Here's a critique of the Alpha course....
The Dangers Of The Alpha Course

And another...
http://www.pfo.org/alpha-cr.htm


----------



## JonathanHunt (Jul 15, 2008)

Pretty much what's been said is all that needs to be.

It is not sufficiently Christ-centred, it assumes that you have been converted by week five and then it rams charismatic experience down your throat for the remaining five weeks.

Either take it, gut it, and use the good bits supplemented by biblical theology, or don't bother and go for the far superior Christianity Explored.

None of this is to say that Alpha has not been an enormous success - which it has - in the hands of God - and many have been saved as a result. But I'd be convinced that many have been deceived too.


----------



## Polhill's Protege (Jul 15, 2008)

The Alpha Course is charismatic. It's soteriology isn't aggressively Arminian, but it certainly isn't Reformed. My wife was converted at an Alpha Course during week three (Why Did Jesus Die?), so it can't be too bad! I find that it is possible to teach the course in a Reformed way without too much tweaking. I am told, however, that Alpha International really don't like people changing the material and can be litigious when they find someone doing it too much! I imagine this is to stop cults and sects using Alpha as bait, but that just speculation.
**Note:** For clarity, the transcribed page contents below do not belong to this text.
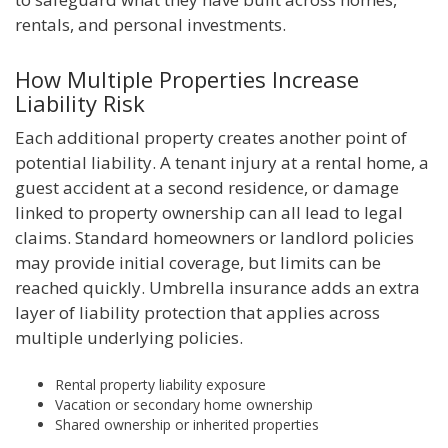
rentals, and personal investments.
How Multiple Properties Increase
Liability Risk
Each additional property creates another point of
potential liability. A tenant injury at a rental home, a
guest accident at a second residence, or damage
linked to property ownership can all lead to legal
claims. Standard homeowners or landlord policies
may provide initial coverage, but limits can be
reached quickly. Umbrella insurance adds an extra
layer of liability protection that applies across
multiple underlying policies.
Rental property liability exposure
Vacation or secondary home ownership
Shared ownership or inherited properties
The stuff about the charismata is the most problematic, even for a charismatic calvinist like me because this part of the course owes a great deal to pentecostalism. The emphasis on tongues as a sign of baptism in the Holy Spirit is most unhelpful and I know many, many Anglicans who just leave that bit out.


----------



## Pergamum (Jul 15, 2008)

Thanks all.


----------



## JonathanHunt (Jul 15, 2008)

Polhill's Protege said:


> The Alpha Course is charismatic. It's soteriology isn't aggressively Arminian, but it certainly isn't Reformed. My wife was converted at an Alpha Course during week three (Why Did Jesus Die?), so it can't be too bad! I find that it is possible to teach the course in a Reformed way without too much tweaking. I am told, however, that Alpha International really don't like people changing the material and can be litigious when they find someone doing it too much! I imagine this is to stop cults and sects using Alpha as bait, but that just speculation. The stuff about the charismata is the most problematic, even for a charismatic calvinist like me because this part of the course owes a great deal to pentecostalism. The emphasis on tongues as a sign of baptism in the Holy Spirit is most unhelpful and I know many, many Anglicans who just leave that bit out.



Well lookee here, another Britisher! Welcome, Sir. I must have missed your joining us.


----------